Claire Trott, Divisional Director – Retirement and Holistic Planning, St. James’s Place comments on DWP’s Pensioners’ Incomes Series statistics, released today:
“You can see from the figures that the gender pension gap for single people has remained significant and this has been the case since the series data was published in 1995, although it has fluctuated it hasn’t shown any signs of meaningfully reducing over these years. On top of this, 60% of income among single female pensioners was from benefit income. This again shows the continued difference in the way in which males and females benefit from pension savings in their lifetime. We need to do more to bring this closer together, both through education in savings from an early age, pension savings equality and making sure that on divorce pensions are taken into account in all cases and not ignored.”

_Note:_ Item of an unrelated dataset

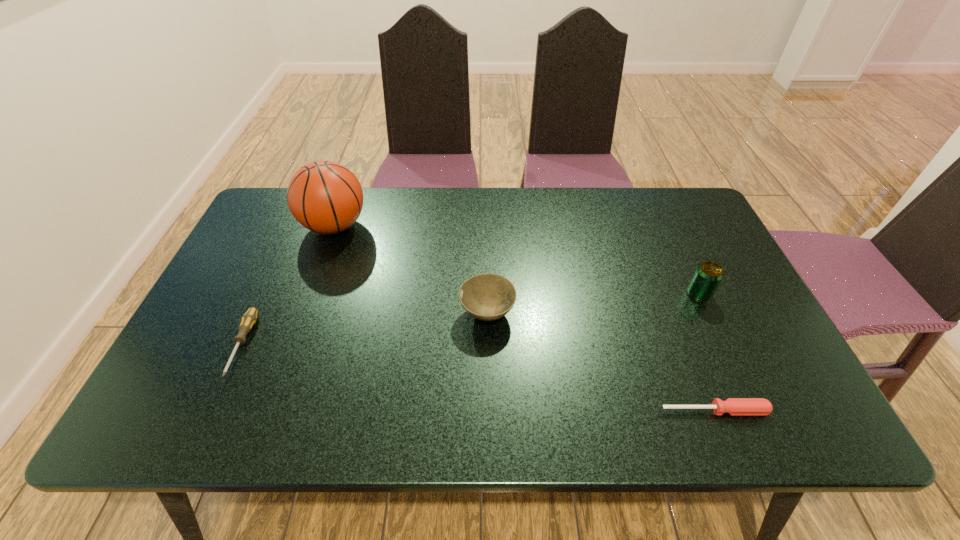 Where is `vacant point that satisfies the following two spatial constraints: 1. on the front side of the nearer screwdriver; 2. on the right side of the third object from right to left`? vacant point that satisfies the following two spatial constraints: 1. on the front side of the nearer screwdriver; 2. on the right side of the third object from right to left is located at coordinates (489, 410).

“Overall pensioner income has risen again in the data series. This may be out of choice, but it may also be partly attributable to the above inflation increases seen in recent years on state pensions. We won’t of course see that this year, with the triple lock being watered down to the double lock due to the high average earnings figures that would have needed to be used, and it is also likely that we will only see inflationary increases when the triple lock is reinstated due to how high this will likely be. That said, given the delay in the application of uprating both personal and state pensions then the pinch on pensioners will continue, with many more opting to continue working to support themselves.
“Further pressure will be felt by single pensioners, with the data showing they are more reliant on state benefits and their income is less than half that of couples in the same cohorts.”